O horror cristão ao secularismo só tem paralelo na aversão do Papa ao preservativo. Os judeus, menos de 20 milhões, ainda reclamam a herança divina da Palestina para as suas tribos. Os islamitas, desesperados, agarram-se ao Corão como náufragos a uma jangada, sem espírito crítico, com horror ao progresso, à liberdade individual e à modernidade.

A reislamização da Turquia é um intuito perigoso contra o espírito laico das suas elites, uma obsessão do actual primeiro-ministro simpatizante do negócio dos tapetes para as orações.
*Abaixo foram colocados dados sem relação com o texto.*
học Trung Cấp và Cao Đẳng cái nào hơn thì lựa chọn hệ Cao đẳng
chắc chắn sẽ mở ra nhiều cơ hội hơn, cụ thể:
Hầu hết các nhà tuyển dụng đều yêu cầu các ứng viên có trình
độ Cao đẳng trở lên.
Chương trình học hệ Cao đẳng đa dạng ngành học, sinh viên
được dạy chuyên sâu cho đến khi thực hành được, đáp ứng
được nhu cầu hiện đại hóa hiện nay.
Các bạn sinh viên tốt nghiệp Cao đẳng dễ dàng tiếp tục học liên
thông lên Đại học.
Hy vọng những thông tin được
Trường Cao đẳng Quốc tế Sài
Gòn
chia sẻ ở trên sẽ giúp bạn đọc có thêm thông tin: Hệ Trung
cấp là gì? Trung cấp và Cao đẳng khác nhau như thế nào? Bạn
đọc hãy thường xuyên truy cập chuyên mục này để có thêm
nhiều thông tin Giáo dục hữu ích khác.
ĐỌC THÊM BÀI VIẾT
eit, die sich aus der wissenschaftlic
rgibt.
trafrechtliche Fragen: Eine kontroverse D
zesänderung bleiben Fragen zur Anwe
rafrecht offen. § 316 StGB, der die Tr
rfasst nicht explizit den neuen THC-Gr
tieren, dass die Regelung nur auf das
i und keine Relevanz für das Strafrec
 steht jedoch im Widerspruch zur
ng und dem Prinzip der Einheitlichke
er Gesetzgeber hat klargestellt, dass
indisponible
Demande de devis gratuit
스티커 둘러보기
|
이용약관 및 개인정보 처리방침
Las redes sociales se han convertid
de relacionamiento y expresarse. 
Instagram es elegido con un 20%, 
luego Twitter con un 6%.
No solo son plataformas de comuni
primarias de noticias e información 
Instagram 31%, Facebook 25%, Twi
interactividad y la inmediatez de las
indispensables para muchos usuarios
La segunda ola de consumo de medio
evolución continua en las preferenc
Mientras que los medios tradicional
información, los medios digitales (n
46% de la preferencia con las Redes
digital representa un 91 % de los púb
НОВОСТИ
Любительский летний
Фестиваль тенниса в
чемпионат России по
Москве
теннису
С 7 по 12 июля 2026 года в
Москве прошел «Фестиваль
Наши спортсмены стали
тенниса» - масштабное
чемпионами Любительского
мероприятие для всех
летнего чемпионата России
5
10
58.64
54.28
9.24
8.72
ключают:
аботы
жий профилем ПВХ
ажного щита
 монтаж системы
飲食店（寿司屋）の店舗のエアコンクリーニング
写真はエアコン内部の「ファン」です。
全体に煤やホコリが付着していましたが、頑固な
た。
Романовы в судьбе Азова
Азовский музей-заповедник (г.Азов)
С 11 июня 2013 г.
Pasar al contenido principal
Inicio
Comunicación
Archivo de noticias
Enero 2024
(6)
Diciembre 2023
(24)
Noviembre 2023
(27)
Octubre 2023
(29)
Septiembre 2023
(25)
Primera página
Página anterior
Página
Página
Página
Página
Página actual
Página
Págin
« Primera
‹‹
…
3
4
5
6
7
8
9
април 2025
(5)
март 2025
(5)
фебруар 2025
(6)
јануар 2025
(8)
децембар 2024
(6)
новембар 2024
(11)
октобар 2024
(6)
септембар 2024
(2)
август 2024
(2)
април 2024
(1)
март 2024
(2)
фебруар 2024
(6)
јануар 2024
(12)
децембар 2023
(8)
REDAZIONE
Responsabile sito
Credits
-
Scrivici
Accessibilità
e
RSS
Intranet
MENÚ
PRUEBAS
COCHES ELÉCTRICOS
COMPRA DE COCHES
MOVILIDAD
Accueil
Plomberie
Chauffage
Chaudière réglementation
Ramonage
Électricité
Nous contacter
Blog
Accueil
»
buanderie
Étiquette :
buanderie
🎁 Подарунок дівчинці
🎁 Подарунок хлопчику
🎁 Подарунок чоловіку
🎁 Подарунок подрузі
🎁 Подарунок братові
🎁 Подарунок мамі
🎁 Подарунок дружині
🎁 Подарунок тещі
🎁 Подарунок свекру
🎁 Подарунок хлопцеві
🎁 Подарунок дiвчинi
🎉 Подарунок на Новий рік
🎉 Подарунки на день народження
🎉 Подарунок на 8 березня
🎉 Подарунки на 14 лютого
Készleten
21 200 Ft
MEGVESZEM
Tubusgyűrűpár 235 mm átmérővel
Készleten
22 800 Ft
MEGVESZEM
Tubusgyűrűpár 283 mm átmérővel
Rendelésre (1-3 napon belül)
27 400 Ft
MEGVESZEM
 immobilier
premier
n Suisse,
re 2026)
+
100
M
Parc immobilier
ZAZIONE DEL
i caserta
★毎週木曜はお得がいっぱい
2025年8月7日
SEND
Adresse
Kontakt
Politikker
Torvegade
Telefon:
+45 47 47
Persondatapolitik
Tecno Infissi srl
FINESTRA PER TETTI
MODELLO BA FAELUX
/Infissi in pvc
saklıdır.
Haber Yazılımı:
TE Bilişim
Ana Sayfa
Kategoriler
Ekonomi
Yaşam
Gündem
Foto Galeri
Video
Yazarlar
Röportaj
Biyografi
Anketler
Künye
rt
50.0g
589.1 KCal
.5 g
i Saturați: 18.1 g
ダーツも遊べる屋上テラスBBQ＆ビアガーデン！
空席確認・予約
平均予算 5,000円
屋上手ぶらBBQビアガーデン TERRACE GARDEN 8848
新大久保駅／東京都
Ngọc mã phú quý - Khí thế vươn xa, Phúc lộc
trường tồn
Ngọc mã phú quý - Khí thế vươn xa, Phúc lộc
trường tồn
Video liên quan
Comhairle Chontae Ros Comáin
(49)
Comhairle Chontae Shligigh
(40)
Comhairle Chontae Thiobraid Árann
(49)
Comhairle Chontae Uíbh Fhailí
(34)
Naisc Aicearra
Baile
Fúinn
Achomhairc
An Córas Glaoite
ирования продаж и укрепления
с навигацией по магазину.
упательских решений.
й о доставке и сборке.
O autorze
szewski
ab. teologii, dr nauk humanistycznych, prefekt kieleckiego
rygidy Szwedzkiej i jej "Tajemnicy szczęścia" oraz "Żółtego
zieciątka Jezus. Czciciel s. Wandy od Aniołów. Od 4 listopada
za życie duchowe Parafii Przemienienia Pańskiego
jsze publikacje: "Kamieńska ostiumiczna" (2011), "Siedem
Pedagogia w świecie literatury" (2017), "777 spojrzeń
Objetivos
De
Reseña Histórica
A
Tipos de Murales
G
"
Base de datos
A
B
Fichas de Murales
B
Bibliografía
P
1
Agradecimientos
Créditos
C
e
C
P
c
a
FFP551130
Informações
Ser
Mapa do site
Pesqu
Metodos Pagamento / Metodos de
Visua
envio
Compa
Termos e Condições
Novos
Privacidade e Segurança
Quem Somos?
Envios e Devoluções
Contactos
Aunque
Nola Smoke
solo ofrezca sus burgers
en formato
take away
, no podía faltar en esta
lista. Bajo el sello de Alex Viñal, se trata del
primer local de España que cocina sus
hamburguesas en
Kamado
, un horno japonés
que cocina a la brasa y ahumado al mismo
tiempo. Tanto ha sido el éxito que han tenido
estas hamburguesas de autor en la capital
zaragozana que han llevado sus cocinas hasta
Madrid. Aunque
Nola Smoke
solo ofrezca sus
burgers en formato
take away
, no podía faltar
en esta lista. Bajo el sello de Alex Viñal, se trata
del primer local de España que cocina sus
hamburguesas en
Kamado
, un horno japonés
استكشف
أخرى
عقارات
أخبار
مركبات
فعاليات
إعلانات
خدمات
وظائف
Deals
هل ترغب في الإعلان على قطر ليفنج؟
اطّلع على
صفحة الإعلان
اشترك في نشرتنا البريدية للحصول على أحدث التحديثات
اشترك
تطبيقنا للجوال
A Espanha enfrenta a fúria papal que a quer devolver ao redil do Vaticano e o assédio do islamismo que a pretende transformar num novo califado.

Ai da Europa, ai de nós, da liberdade, da herança do Iluminismo e da modernidade, se os Estados, com a conivência de uma esquerda pouco inteligente e de uma direita beata, abdicar da laicidade e deixar o fanatismo religioso à solta numa sofreguidão prosélita.

Sem laicidade, imposta sem subterfúgios, a Europa das Luzes pode regredir e tornar-se o espaço beato onde o poder democrático ceda o lugar à vontade do deus que ganhar a batalha da fé pela força das armas e pelo terror.